J’ai vu l’Europe transportée à l’extrémité de l’Afrique par les soins de ce peuple avare, patient & laborieux, qui a vaincu par le tems & la constance des difficultés que tout l’héroïsme des autres peuples n’a jamais pu surmonter. J’ai vu ces vastes & malheureuses contrées qui ne semblent destinées qu’à couvrir la terre de troupeaux d’esclaves. A leur vil aspect j’ai détourné les yeux de dédain, d’horreur & de pitié; & voyant la quatrieme partie de mes semblables changée en bêtes pour le service des autres, j’ai gémi d’être homme.
Enfin j’ai vu dans mes compagnons de voyage un peuple intrépide & fier, dont l’exemple & la liberté rétablissoient à mes yeux l’honneur de mon espece, pour lequel la douleur & la mort ne sont rien & qui ne craint au monde que la faim & l’ennui. J’ai vu dans leur chef un capitaine, un soldat, un pilote, un sage, un grand homme & pour dire encore plus peut-être, le digne ami d’Edouard Bomston; mais ce que je n’ai point vu dans le monde entier, c’est quelqu’un [26] qui ressemble à Claire d’Orbe, à Julie d’Etange & qui puisse consoler de leur perte un coeur qui sut les aimer.

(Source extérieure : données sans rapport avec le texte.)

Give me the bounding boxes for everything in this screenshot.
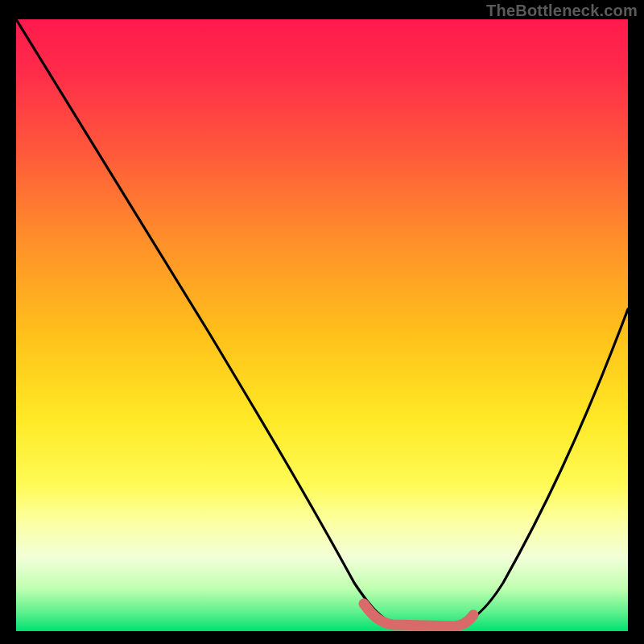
watermark-text: TheBottleneck.com [486,2,638,20]
chart-frame: TheBottleneck.com [0,0,644,644]
plot-area [16,19,628,631]
bottom-marker [364,604,473,626]
curve-svg [16,19,628,631]
bottleneck-curve [16,19,628,626]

Comment vous parler de ma guérison? C’est de vous que je dois apprendre à la connaître. Reviens-je plus libre, & plus sage que je ne suis parti? J’ose le croire & ne puis l’affirmer. La même image regne toujours dans mon coeur; vous savez s’il est possible qu’elle s’en efface; mais son empire est plus digne d’elle & si je ne me fais pas illusion, elle regne dans ce coeur infortuné comme dans le vôtre. Oui, ma cousine, il me semble que sa vertu m’a subjugué, que je ne suis pour elle que le meilleur & le plus tendre ami qui fût jamais, que je ne fais plus que l’adorer comme vous l’adorez vous-même; ou plutôt il me semble que mes sentimens ne se sont pas affaiblis, mais rectifiés; & avec quelque soin que je m’examine, je les trouve aussi purs que l’objet qui les inspire. Que puis-je vous dire de plus jusqu’à l’épreuve qui peut m’apprendre à juger de moi? Je suis sincere & vrai; je veux être ce que je dois être: mais comment répondre de mon coeur avec tant de raisons de m’en défier? Suis-je le maître du passé? Puis-je empêcher que mille feux ne m’aient autrefois dévoré? Comment distinguerai-je par la seule imagination ce qui est de ce qui fut? & comment me représenterai-je amie celle que je ne vis jamais qu’amante? Quoi que vous pensiez peut-être du motif secret de mon empressement, il est honnête & raisonnable; il mérite que vous l’approuviez. Je réponds d’avance au moins de mes intentions. Souffrez que je vous voie & m’examinez vous-même; ou laissez-moi voir Julie & je saurai ce que je suis.
[27] Je dois accompagner Milord Edouard en Italie.